Neither, really. I'll explain.

Your visa only serves for entry, so March 4th is definitely not the correct answer. The more correct answer is February 28th. However, _in practice_ there's an unofficial grace period of 60 days if you're late in renewing a PdS. If you try to renew a PdS after 60 days you're supposed to be expelled from Italy. (Don't let that happen!) The (unstated) corollary is that you can be a tourist in Italy for 60 days after February 28th (or after your studies end), but that's very unofficial. For safety I would leave on or before February 28th unless there's a "darn good reason" why you physically cannot.

On the other hand, if your university studies will not be complete by February 28th, you can apply for a PdS renewal.
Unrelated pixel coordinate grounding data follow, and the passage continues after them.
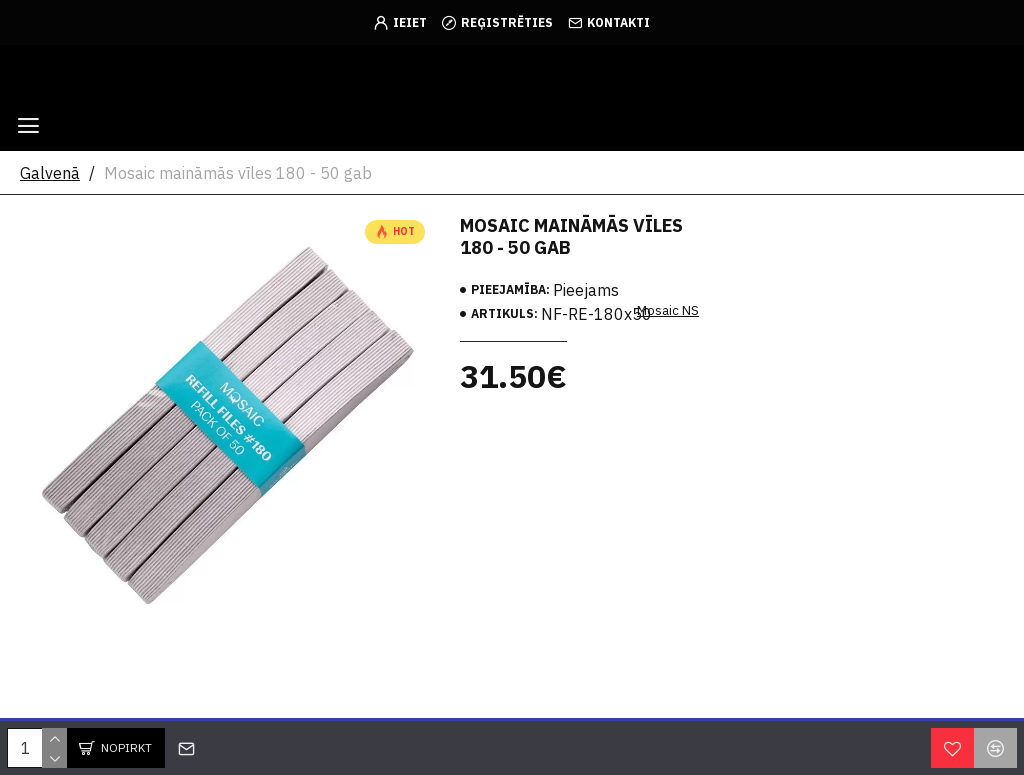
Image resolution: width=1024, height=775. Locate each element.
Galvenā (50, 173)
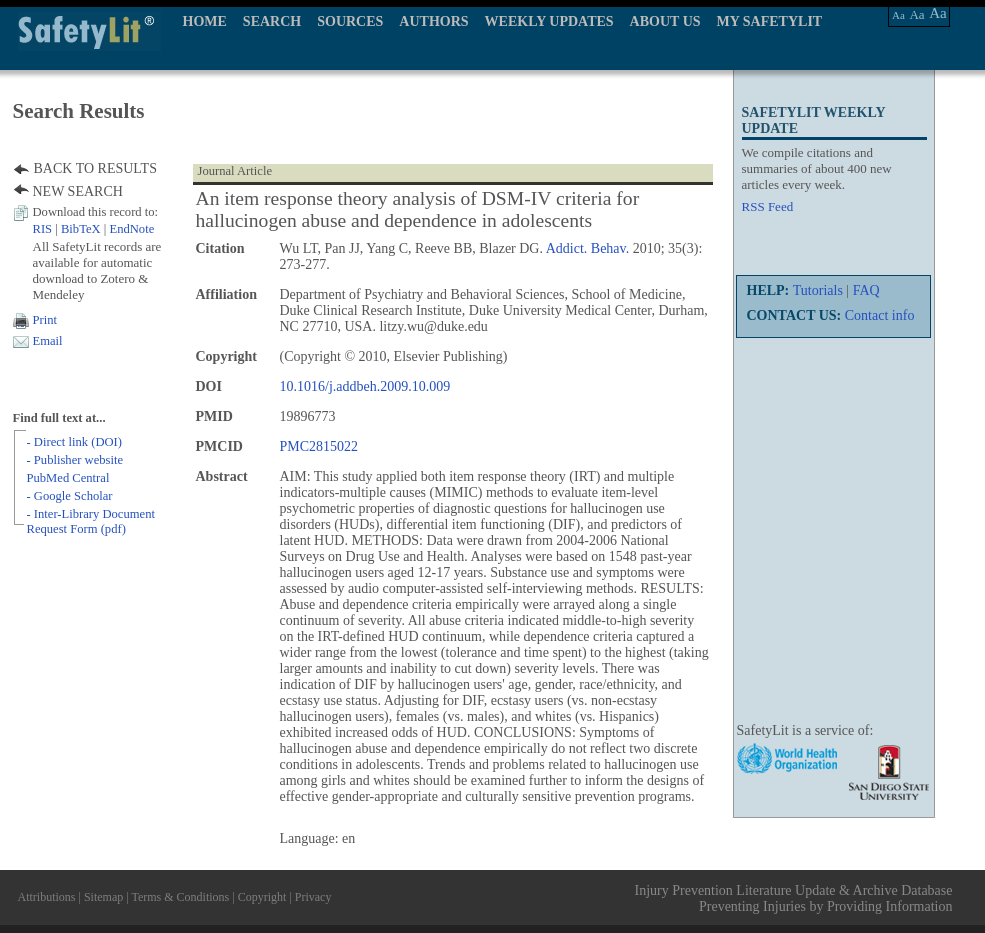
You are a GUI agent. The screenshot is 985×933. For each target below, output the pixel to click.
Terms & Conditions (180, 897)
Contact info (880, 315)
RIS (43, 229)
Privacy (313, 897)
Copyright (262, 897)
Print (45, 320)
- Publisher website (75, 460)
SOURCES (350, 21)
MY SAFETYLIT (770, 21)
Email (48, 341)
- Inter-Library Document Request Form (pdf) (91, 521)
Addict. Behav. (587, 248)
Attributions (47, 897)
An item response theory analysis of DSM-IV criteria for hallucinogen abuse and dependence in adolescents (418, 209)
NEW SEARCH (78, 191)
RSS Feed (768, 206)
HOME (205, 21)
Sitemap (103, 897)
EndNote (131, 229)
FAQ (866, 290)
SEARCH (272, 21)
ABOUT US (665, 21)
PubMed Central (68, 478)
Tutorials (818, 290)
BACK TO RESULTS (95, 168)
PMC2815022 (319, 446)
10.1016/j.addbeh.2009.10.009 (365, 386)
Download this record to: (96, 212)
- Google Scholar (70, 496)
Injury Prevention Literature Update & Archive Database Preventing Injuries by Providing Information (794, 898)
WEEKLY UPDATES (549, 21)
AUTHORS (433, 21)
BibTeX (81, 229)
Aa (898, 15)
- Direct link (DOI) (74, 442)
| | (94, 229)
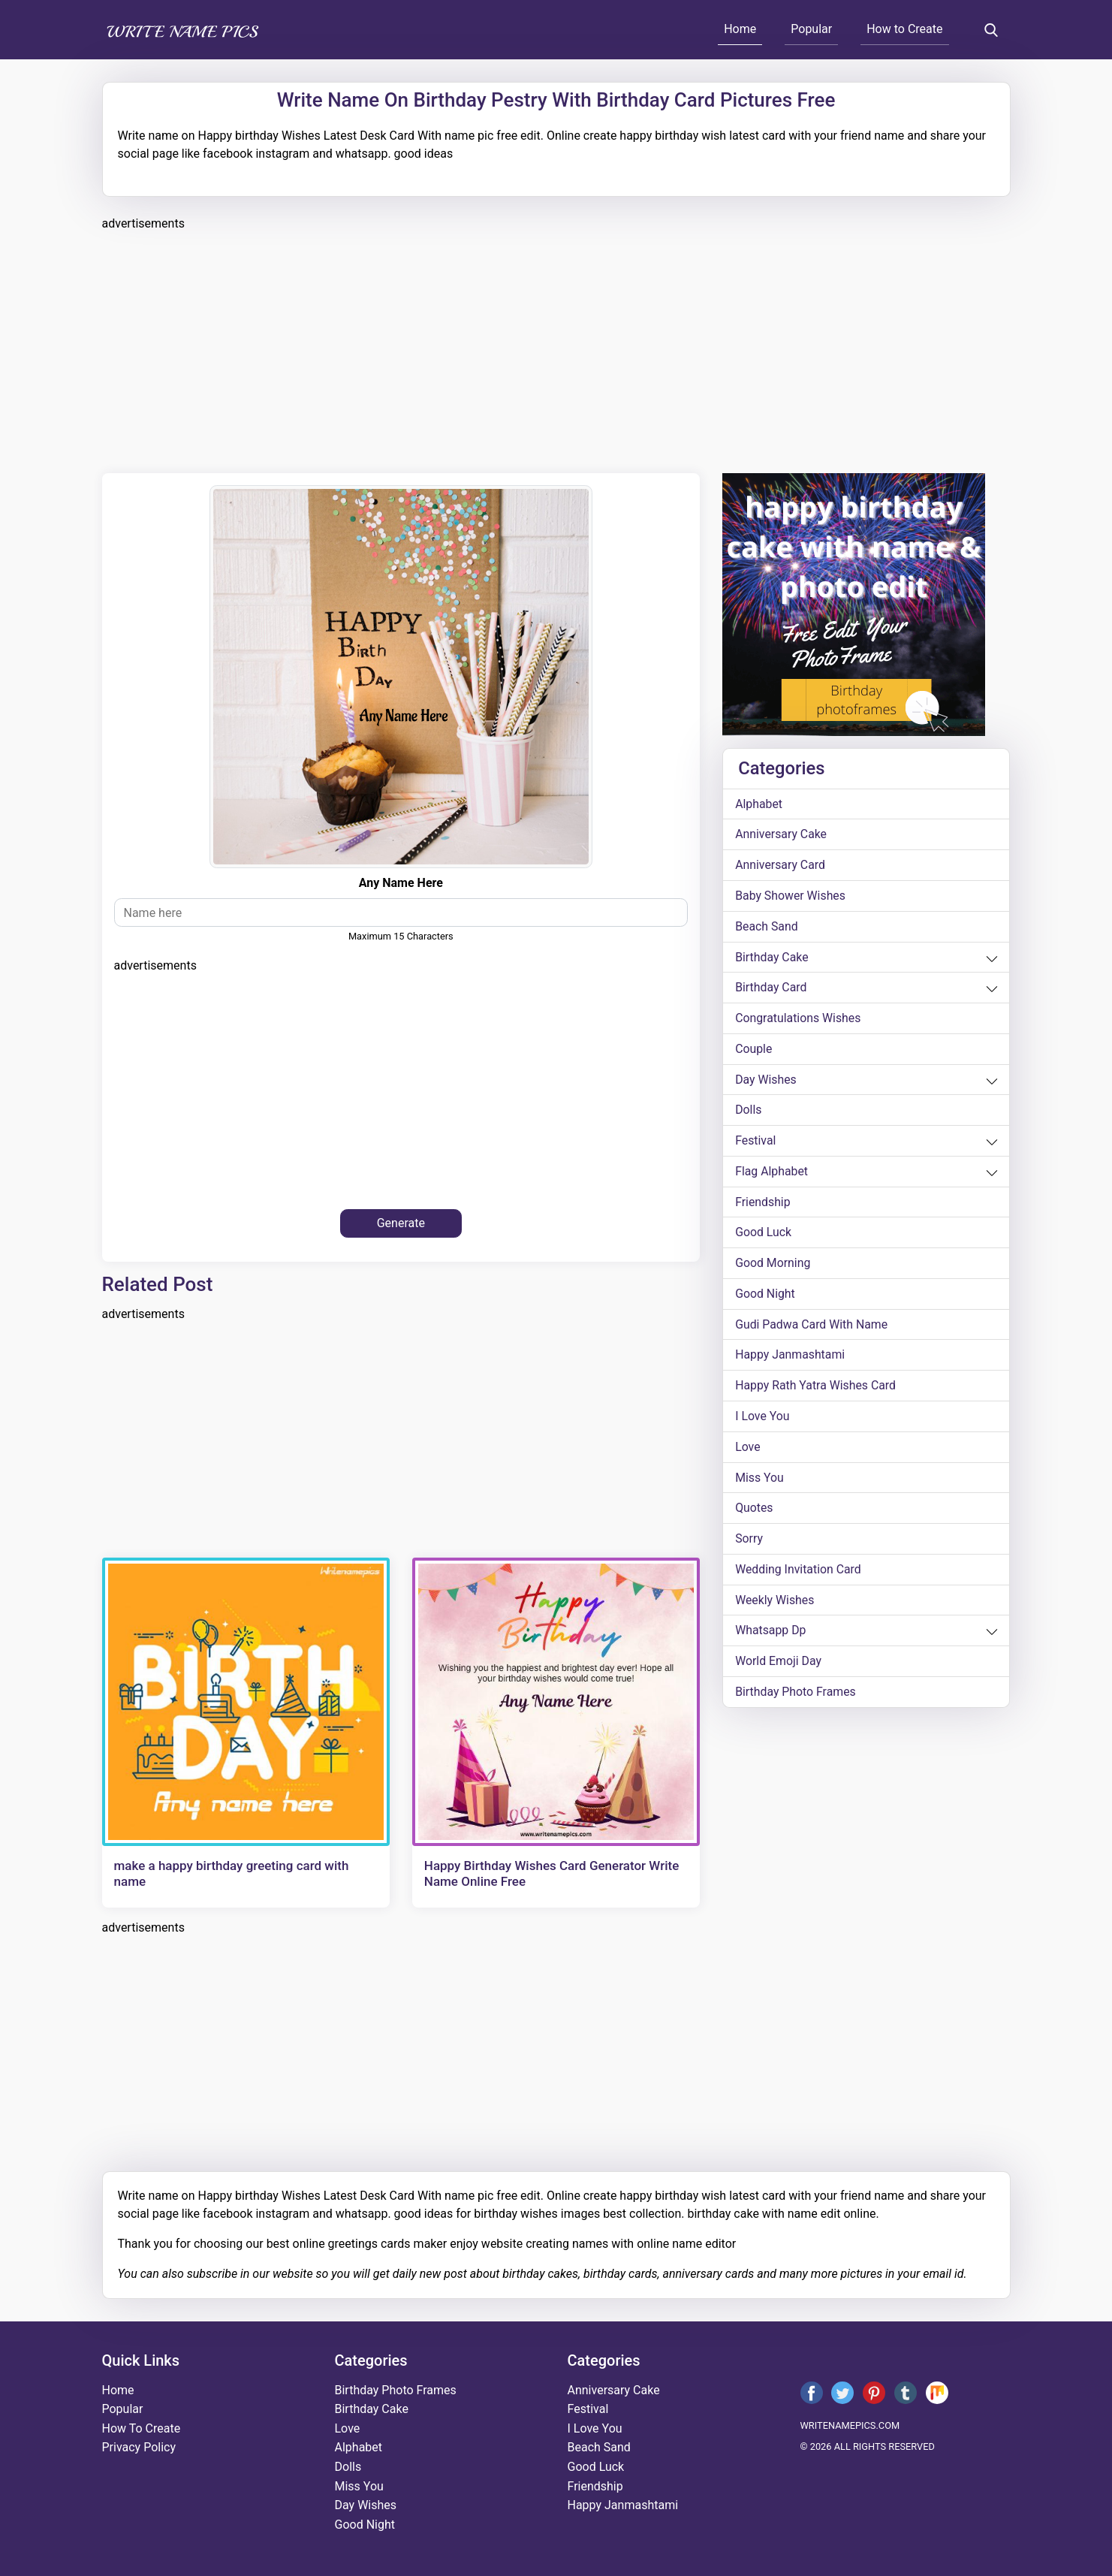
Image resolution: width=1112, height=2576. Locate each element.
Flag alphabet (772, 1173)
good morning (773, 1266)
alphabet (759, 804)
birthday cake (772, 958)
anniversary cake (781, 835)
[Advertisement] (552, 350)
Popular (811, 29)
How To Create (141, 2428)
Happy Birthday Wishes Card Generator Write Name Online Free (551, 1873)
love (748, 1450)
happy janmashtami (790, 1358)
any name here (401, 883)
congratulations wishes (798, 1019)
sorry (749, 1543)
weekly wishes (775, 1604)
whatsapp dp (770, 1635)
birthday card (771, 989)
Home (740, 29)
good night (765, 1297)
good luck (763, 1235)
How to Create (904, 29)
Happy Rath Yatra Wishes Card (816, 1389)
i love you (762, 1420)
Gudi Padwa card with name (812, 1327)
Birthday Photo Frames (796, 1697)
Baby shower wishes (790, 896)
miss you (759, 1481)
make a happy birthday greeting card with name (231, 1873)
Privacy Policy (139, 2447)
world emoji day (778, 1666)
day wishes (766, 1081)
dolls (748, 1112)
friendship (763, 1204)
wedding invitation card (798, 1574)
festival (755, 1143)
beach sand (766, 927)
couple (754, 1050)
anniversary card (780, 865)
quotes (754, 1512)
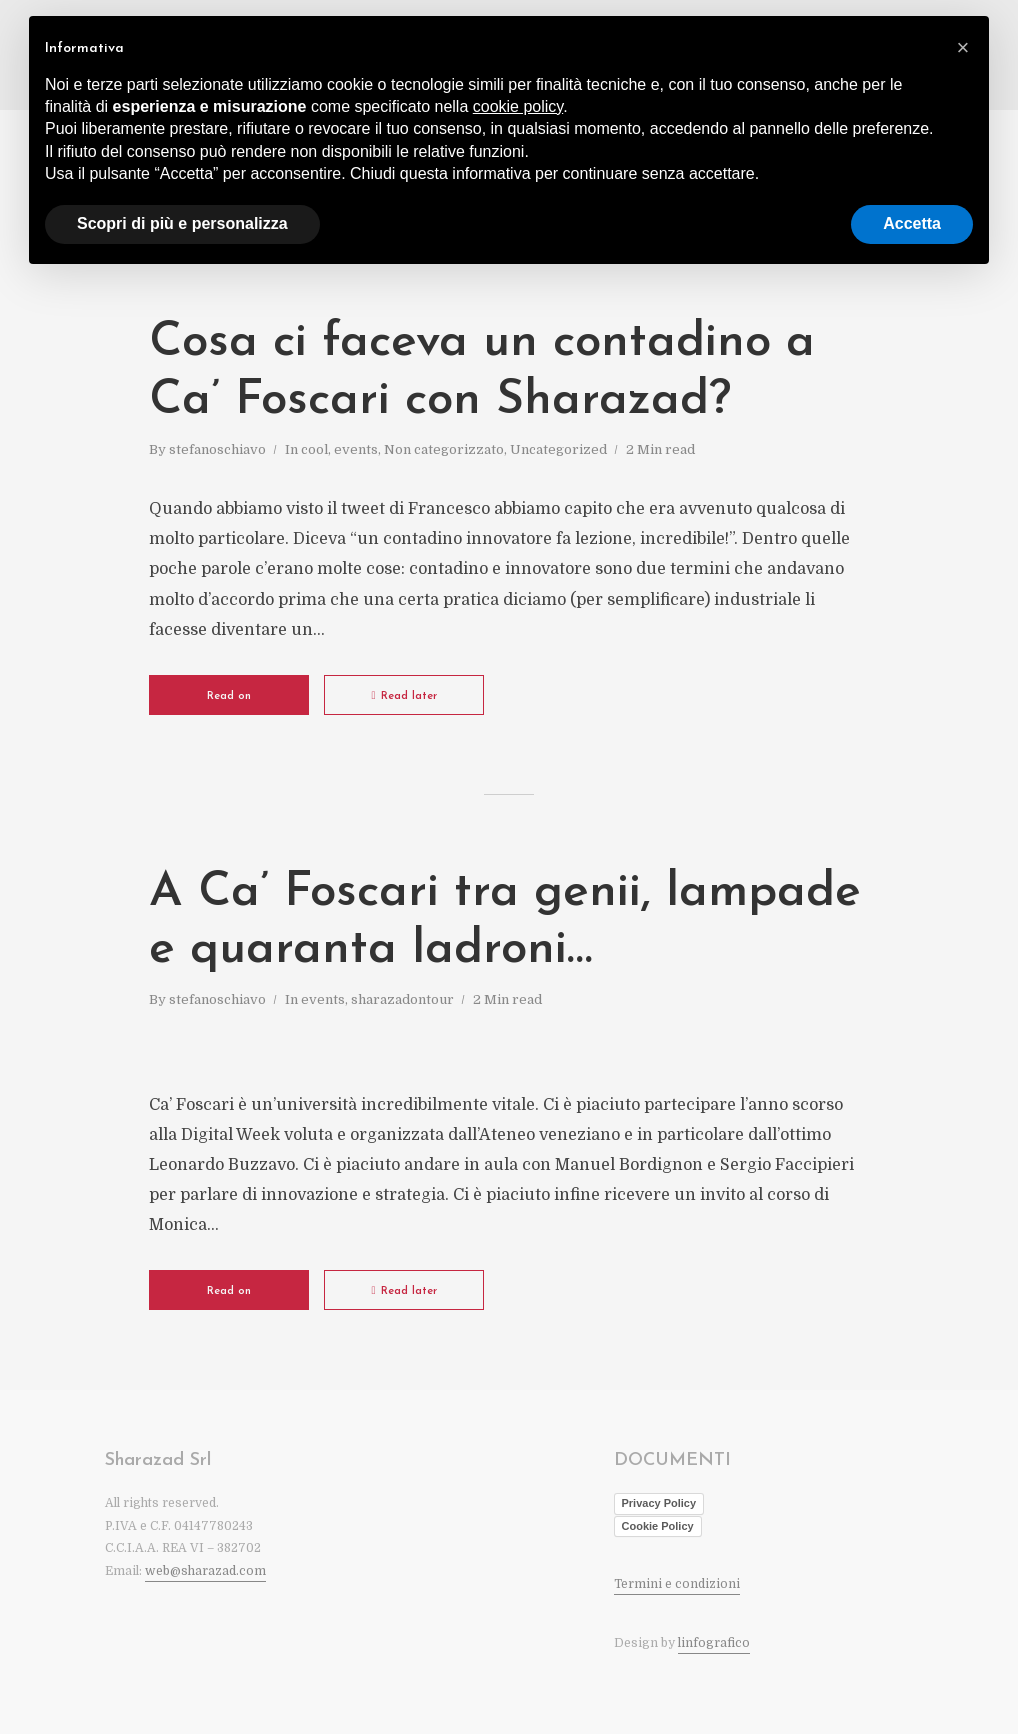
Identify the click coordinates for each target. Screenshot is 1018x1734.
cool (314, 449)
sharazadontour (402, 999)
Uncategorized (558, 449)
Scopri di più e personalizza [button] (182, 223)
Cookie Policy (658, 1526)
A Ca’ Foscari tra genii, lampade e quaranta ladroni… (505, 922)
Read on (229, 696)
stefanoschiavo (217, 449)
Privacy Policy (659, 1503)
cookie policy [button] (518, 106)
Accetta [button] (912, 223)
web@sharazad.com (205, 1571)
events (356, 449)
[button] (963, 48)
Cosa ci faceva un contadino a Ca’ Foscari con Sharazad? (482, 372)
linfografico (714, 1643)
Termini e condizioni (677, 1584)
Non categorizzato (444, 449)
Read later (403, 696)
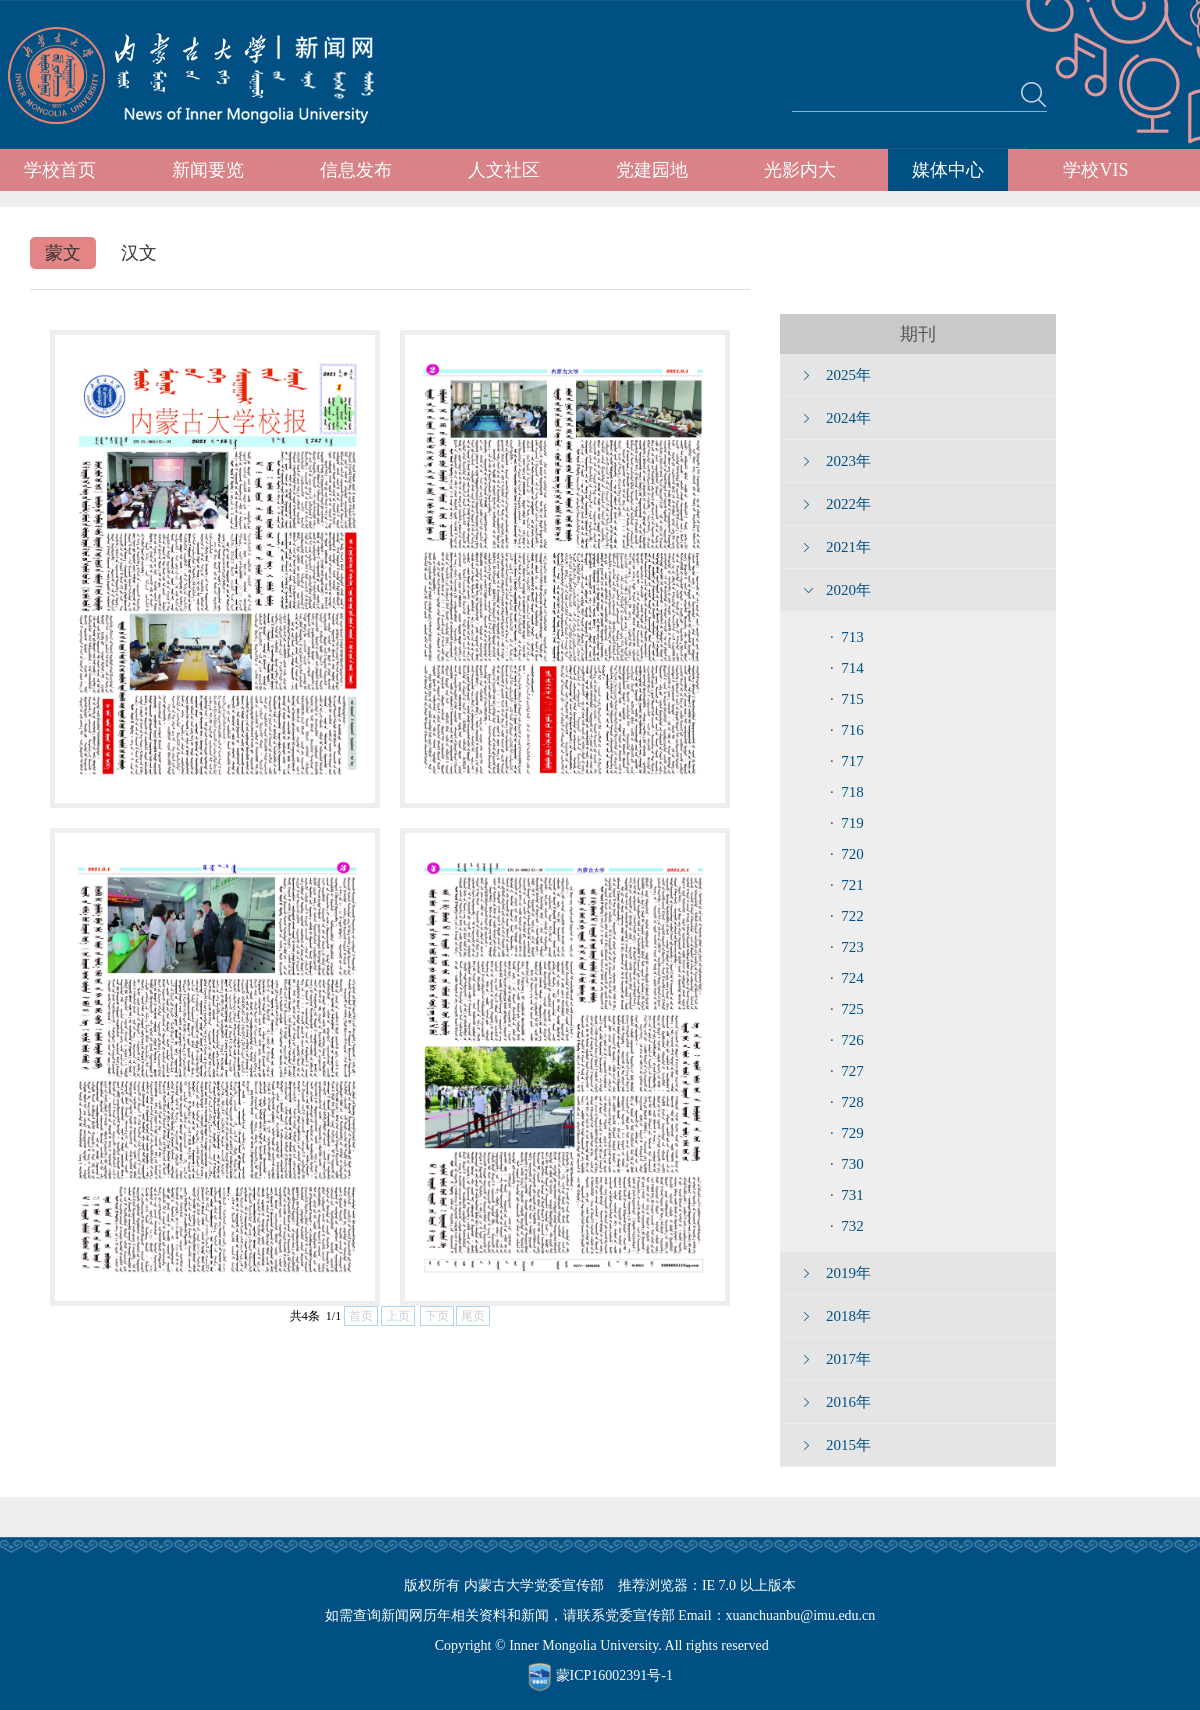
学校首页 (60, 170)
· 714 (847, 668)
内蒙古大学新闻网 (209, 75)
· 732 (847, 1226)
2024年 (848, 418)
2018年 (848, 1316)
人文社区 (504, 170)
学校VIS (1095, 170)
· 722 (847, 916)
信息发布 (356, 170)
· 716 (847, 730)
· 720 (847, 854)
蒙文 (63, 253)
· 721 (847, 885)
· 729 (847, 1133)
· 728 (847, 1102)
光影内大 (800, 170)
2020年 (848, 590)
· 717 (847, 761)
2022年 (848, 504)
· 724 (847, 978)
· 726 (847, 1040)
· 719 (847, 823)
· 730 (847, 1164)
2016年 (848, 1402)
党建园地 (652, 170)
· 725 (847, 1009)
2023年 (848, 461)
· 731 (847, 1195)
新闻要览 (208, 170)
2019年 (848, 1273)
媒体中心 (948, 170)
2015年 (848, 1445)
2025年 (848, 375)
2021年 (848, 547)
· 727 (847, 1071)
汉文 (139, 253)
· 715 (847, 699)
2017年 (848, 1359)
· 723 (847, 947)
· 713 (847, 637)
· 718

However, you can no longer stay in Italy when either of the following things are true: (1) your PdS expires; or (2) the purpose for which you are staying in Italy (studying) ends even if that's before your PdS expires.

So, in short, the correct answer is February 28th or when your studies end, whichever is earlier, with an unofficial (or semi-official) 60 day grace period.


----------